By Howard Schneider and Ann Saphir
DALLAS (Reuters) – The “golden path” some Federal Reserve officials see leading to lower inflation without high unemployment may, like the pot of gold at the end of a rainbow, prove hard to find as they navigate a world of fast-adjusting markets and a new Middle East war.
U.S. central bank policymakers at this week’s National Association for Business Economics (NABE) annual meeting in Dallas said they still believe they can find a monetary policy setting that lowers inflation to their 2% target without requiring a recession to create enough “slack” in the economy to do so.
But they and other economists in attendance also noted the risks on the horizon, some of which could slow activity beyond the Fed’s control, and others that could keep inflation higher and force the central bank to restrain the economy more than expected. In both cases the outcome would push the Fed from that “golden path” onto a far more familiar one: An economy buckling as borrowing costs rise and confidence wanes.
“I don’t think it is unavoidable” that joblessness will have to rise significantly for inflation to return to target, Dallas Fed President Lorie Logan said on Monday. “I think there is a possible path there. But the most important thing is that we stay focused on restoring price stability, and I think that will require some rebalancing in the labor market.”
Fed Vice Chair Philip Jefferson, also speaking at the NABE event on Monday, said he was happy to see employment continue to expand, as long as it was “orderly and consistent” with 2% inflation.
“Employment growth in and of itself is a good thing,” he said. “We just want this process in the labor market to be orderly and consistent with the kind of economy that is growing over time and is not inflationary.”
Minutes of the Fed’s Sept. 19-20 meeting, which are due to be released at 2 p.m. EDT (1800 GMT) on Wednesday, may shed light on the risks Fed officials see to the “soft landing” many feel is coming into view at the end of the “golden path,” the term coined by Chicago Fed President Austan Goolsbee in July.
BEYOND THEIR CONTROL
Since inflation began to spike in 2021, policymakers have differed over just how much of a blow to employment would be needed to tame the pace of price increases.
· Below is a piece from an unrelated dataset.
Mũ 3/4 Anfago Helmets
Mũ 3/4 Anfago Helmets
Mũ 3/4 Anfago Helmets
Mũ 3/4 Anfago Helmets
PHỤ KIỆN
Some said it might require recessionary levels of layoffs; others argued the coronavirus pandemic had so skewed labor supply and demand that it could occur without large job losses.
While data and events seemed this summer to be moving in favor of the Fed’s optimists, with the pace of price rises and hiring both slowing and a rush of workers into the job market helping as well, recent events showed how much remains beyond the Fed’s control.
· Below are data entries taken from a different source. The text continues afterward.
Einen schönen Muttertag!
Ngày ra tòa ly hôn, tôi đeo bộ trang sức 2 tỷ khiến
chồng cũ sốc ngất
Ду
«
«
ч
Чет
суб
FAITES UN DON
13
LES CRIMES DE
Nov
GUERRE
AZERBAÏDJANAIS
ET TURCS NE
The U.S. government on Friday released a jobs report that showed employers continued in September to hire at an arguably unsustainable pace, adding 336,000 positions or roughly triple what’s needed for the labor market to tread water. That was a blow to the Fed’s hopes that its aggressive rate hikes since March 2022 would have had more impact on labor markets by now.
At the same time, investors have been bidding up yields on U.S. Treasury bonds in what amounts to a market-driven tightening of financial conditions beyond what the central bank itself has instigated.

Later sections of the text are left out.